VACUUM INSTRUMENT CORPORATION, appellant, v. EPM COMPANY, et al., respondents.

Decided: June 28, 2004

MYRIAM J. ALTMAN, J.P., NANCY E. SMITH, GABRIEL M. KRAUSMAN, and PETER B. SKELOS, JJ. Twomey, Latham, Shea & Kelley, Riverhead, N.Y. (Martha L. Luft and Suzanne V. Shane of counsel), for appellant. Anthony B. Tohill, P.C., Riverhead, N.Y., for respondents.

In an action, inter alia, to recover damages for breach of contract, the plaintiff appeals from a judgment of the Supreme Court, Suffolk County (Lifson, J.) entered June 25, 2003, which, upon an order of the same court dated May 15, 2003, granting the defendants' motion pursuant to CPLR 3211(a)(8) to dismiss the complaint for lack of jurisdiction, dismissed the complaint.

ORDERED that the judgment is reversed, on the law, with costs, the order dated May 15, 2003, is vacated, the motion is denied, and the complaint is reinstated.

The defendant Alan Conrad and his company, the defendant Electronics Production and Monitoring, Inc. (sued herein as EPM Company), are based in the State of Illinois.   In 1987, the defendants entered into an agreement with the plaintiff, a manufacturer of leak detection equipment based in New York, to act as its exclusive sales representative in a sales territory that did not include New York. The plaintiff contends, inter alia, that before the termination of its relationship with the defendants in 2002, it made several overpayments to the defendants.   The defendants moved to dismiss the complaint, contending that the Supreme Court did not have “long-arm” jurisdiction over them.   The Supreme Court granted the motion and entered a judgment on June 25, 2003, dismissing the complaint.

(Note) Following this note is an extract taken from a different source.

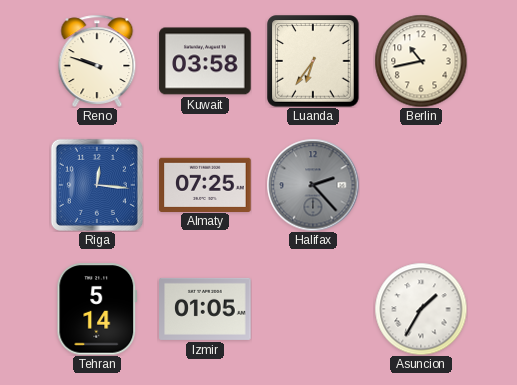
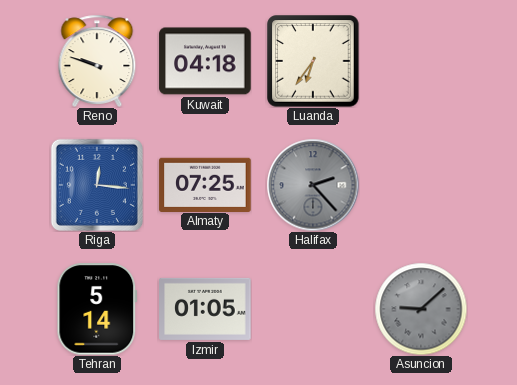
Kuwait: 03:58 -> 04:18
Berlin: 10:43 -> none
Asuncion: 1:35 -> 9:08
Asuncion dial: white -> grey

New York may exercise “long-arm” jurisdiction over a foreign independent contractor, which for several years earned substantial commissions as a sales representative for a New York manufacturer, and which did so by soliciting customers in a territory that does not encompass New York (see CPLR 302[a] [1];  Reiner & Co. v. Schwartz, 41 N.Y.2d 648, 394 N.Y.S.2d 844, 363 N.E.2d 551).   That the defendant Alan Conrad was not physically present in New York while selling the plaintiff's products or that the 1987 sales agreement between the parties was not signed in New York are not decisive factors (see e.g. Burger King Corp. v. Rudzewicz, 471 U.S. 462, 473-480, 105 S.Ct. 2174, 85 L.Ed.2d 528;  Kreutter v. McFadden Oil Corp., 71 N.Y.2d 460, 467, 527 N.Y.S.2d 195, 522 N.E.2d 40;  Parke-Bernet Galleries v. Franklyn, 26 N.Y.2d 13, 16-17, 308 N.Y.S.2d 337, 256 N.E.2d 506;  Lupton Assocs. v. Northeast Plastics, 105 A.D.2d 3, 482 N.Y.S.2d 647;  L.F. Rothschild, Unterberg, Towbin v. Thompson, 78 A.D.2d 795, 433 N.Y.S.2d 6;  Engelhardt v. Shields & Co., 50 Misc.2d 7, 269 N.Y.S.2d 238).